Records for the exercise →

Start of Block

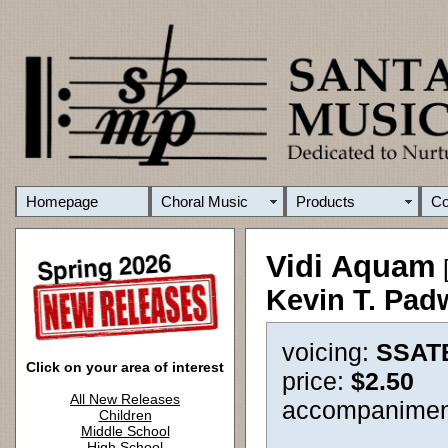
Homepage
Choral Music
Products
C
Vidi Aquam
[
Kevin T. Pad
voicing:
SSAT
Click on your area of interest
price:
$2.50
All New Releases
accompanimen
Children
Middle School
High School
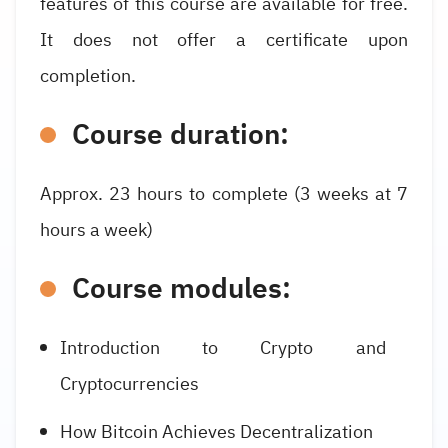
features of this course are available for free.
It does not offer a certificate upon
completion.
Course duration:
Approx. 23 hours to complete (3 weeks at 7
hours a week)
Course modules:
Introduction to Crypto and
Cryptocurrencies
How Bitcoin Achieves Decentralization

End of Block
Start of Block

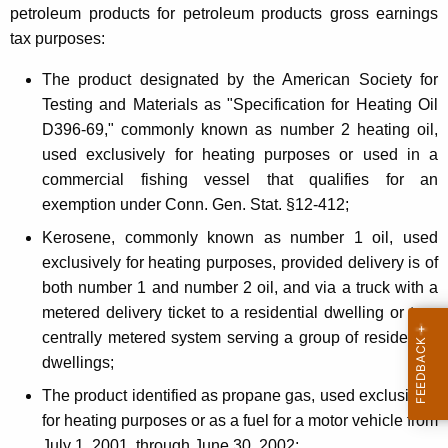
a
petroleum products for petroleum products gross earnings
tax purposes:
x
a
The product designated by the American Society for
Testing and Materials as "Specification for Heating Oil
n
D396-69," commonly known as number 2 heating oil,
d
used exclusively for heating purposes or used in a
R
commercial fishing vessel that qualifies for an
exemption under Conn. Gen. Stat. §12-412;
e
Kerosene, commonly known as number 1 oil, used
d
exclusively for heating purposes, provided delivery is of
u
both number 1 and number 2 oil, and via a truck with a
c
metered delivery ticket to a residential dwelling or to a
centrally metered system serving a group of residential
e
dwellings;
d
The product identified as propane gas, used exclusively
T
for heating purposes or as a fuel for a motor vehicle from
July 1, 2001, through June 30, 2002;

End of Block
Start of Block

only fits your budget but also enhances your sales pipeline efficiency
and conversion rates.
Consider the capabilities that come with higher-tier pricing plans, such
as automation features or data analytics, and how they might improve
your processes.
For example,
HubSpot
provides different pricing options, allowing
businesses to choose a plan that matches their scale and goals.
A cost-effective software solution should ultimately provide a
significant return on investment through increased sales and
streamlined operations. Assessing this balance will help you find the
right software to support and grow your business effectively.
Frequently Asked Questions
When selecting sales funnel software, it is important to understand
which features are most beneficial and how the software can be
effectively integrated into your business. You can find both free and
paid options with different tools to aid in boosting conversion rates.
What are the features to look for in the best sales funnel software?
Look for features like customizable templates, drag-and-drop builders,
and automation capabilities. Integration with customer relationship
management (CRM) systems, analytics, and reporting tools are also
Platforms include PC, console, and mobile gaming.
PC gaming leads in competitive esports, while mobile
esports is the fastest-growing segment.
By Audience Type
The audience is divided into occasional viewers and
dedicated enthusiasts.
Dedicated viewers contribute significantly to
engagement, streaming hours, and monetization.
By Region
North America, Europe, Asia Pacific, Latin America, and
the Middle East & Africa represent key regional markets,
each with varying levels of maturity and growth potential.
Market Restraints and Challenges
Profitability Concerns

End of Block

Starting from the data above, filter for lines with "that" and copy each one.

Result of the exercise →
commercial fishing vessel that qualifies for an
Consider the capabilities that come with higher-tier pricing plans, such
businesses to choose a plan that matches their scale and goals.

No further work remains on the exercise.